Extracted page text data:
-.-.-

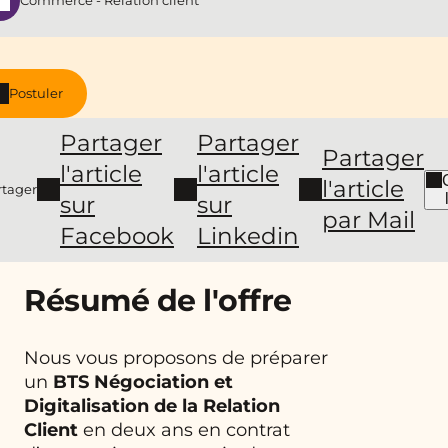
Commerce - Relation client
Postuler
Partager
Partager
Partager
l'article
l'article
l'article
rtager
sur
sur
par Mail
Facebook
Linkedin
Résumé de l'offre
Nous vous proposons de préparer
un
BTS Négociation et
Digitalisation de la Relation
Client
en deux ans en contrat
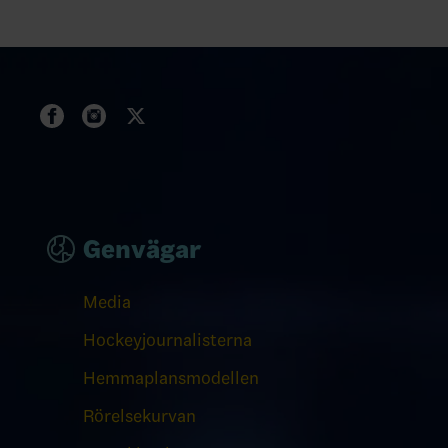
Genvägar
Media
Hockeyjournalisterna
Hemmaplansmodellen
Rörelsekurvan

-.-.-

_Task to complete_
An exact copy of every record above is required, with all pictures omitted.

_Expected answer_
Commerce - Relation client
Postuler
Partager
Partager
Partager
l'article
l'article
l'article
rtager
sur
sur
par Mail
Facebook
Linkedin
Résumé de l'offre
Nous vous proposons de préparer
un
BTS Négociation et
Digitalisation de la Relation
Client
en deux ans en contrat
Genvägar
Media
Hockeyjournalisterna
Hemmaplansmodellen
Rörelsekurvan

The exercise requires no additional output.